• [WHAT THE TASK REQUIRES] Wherever a line below holds the word "إزالة", copy that line.

SUPPLIED DATA START

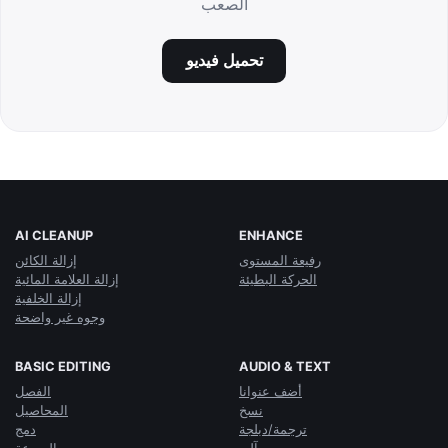
الصعب
تحميل فيديو
AI CLEANUP
ENHANCE
رفيعة المستوى
إزالة الكائن
الحركة البطيئة
إزالة العلامة المائية
إزالة الخلفية
وجوه غير واضحة
BASIC EDITING
AUDIO & TEXT
أضف عنوانا
الفصل
نسخ
المحاصيل
ترجمة/دبلجة
دمج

SUPPLIED DATA END

• [EXERCISE OUTPUT]
إزالة الكائن
إزالة العلامة المائية
إزالة الخلفية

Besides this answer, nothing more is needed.